It is probable that Father Kauder had some idea of reducing the language of the Micmacs to a written form, based not upon verbal or even syllabic notation, but upon some anomalous compromise between their ideographic original or substratum and a grammatic superstructure. If so, he entirely failed. The interesting point with regard to this remarkable and unique attempt is, that there is undoubtedly a basis of Indian designs and symbols included and occluded among the differentiated devices in the three volumes mentioned, which arbitrarily express thoughts and words by a false pictographic method, instead of sentences and verses. But the change from the pictorial forms to those adopted, if not as radical as that from the Egyptian hieroglyphs to the Roman text, resembles that from the archaic to the modern Chinese. Therefore it would follow that the present form of the characters is not one which the Indians would learn more readily than an alphabet or a syllabary, and that is the ascertained fact. At Cow bay, a Micmac camp, about 12 miles from Halifax, an aged chief who in his boyhood at Cape Breton island was himself instructed by Father Kauder in these characters, explained that Kauder taught them to the boys by drawing them on a blackboard and by repetition, very much in the manner in which a schoolmaster in civilized countries teaches the alphabet to children. The actual success of the Cherokees in the free and general use of Sequoya’s Syllabary, which was not founded on pictographs, but on signs for sounds, should be noted in this connection.

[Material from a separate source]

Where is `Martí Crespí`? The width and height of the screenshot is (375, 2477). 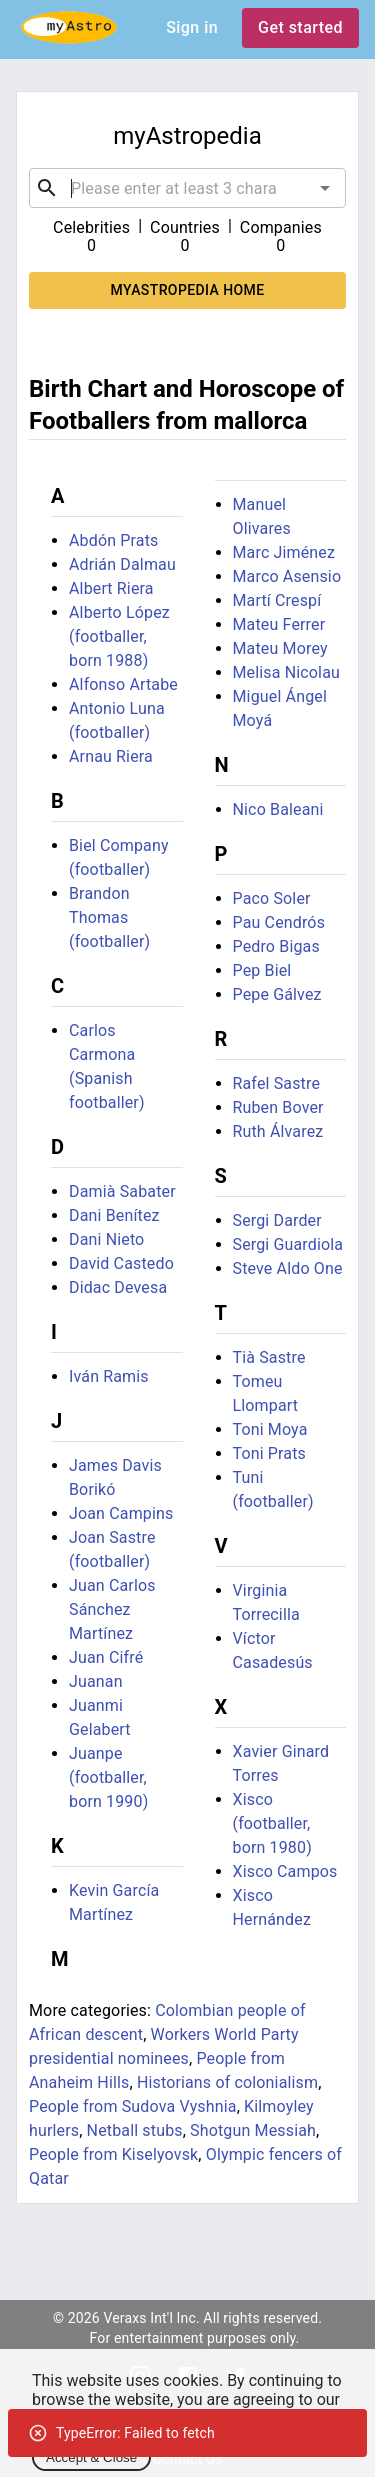 Martí Crespí is located at coordinates (277, 600).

Among the thousands of scratchings on the Kejemkoojik rocks, many of which were undoubtedly made by the Micmac, only two characters were found resembling any in Kauder’s volumes, and those were common symbols of the Roman Catholic Church, and might readily have been made by the Frenchmen, who also certainly left scratchings there. Altogether after careful study of the subject it is considered that the devices in Father Kauder’s work are so intrinsically changed, both in form and intent, from the genuine Micmac designs that they can not be presented as examples of Indian pictography.
Connected with this topic is the following account in the Jesuit Relations of 1646, p. 31, relative to the Montagnais and other Algonquians of the St. Lawrence river, near the Saguenay: “They confess themselves with admirable frankness; some of them carry small sticks to remind them of their sins; others write, after their manner, on small pieces of bark.” This is but the application of the ideographic writing on birch bark by the converts to the ceremonies and stories of the Christian religion, as the same art had been long used for their aboriginal traditions.
Fig. 1084.—Religious story. Sicasica.
Examples of pictographic work, done in a spirit similar to that above mentioned, are given by Wiener (g), describing the illustrations of which Figs. 1084 and 1085 are copies, one-fifth real size.
In the most distant part of Peru, in the valley of Paucartambo, at Sicasica, the history of the passion of Christ was found written in the same ideographic system that the Indians of Ancon and the north of the coast were acquainted with before the conquest. (Fig. 1084.) The drawings were made with a pencil, probably first dipped in a mixture of gum and mandioc flour. This tissue is of a dark brown and the designs are of a very bright red.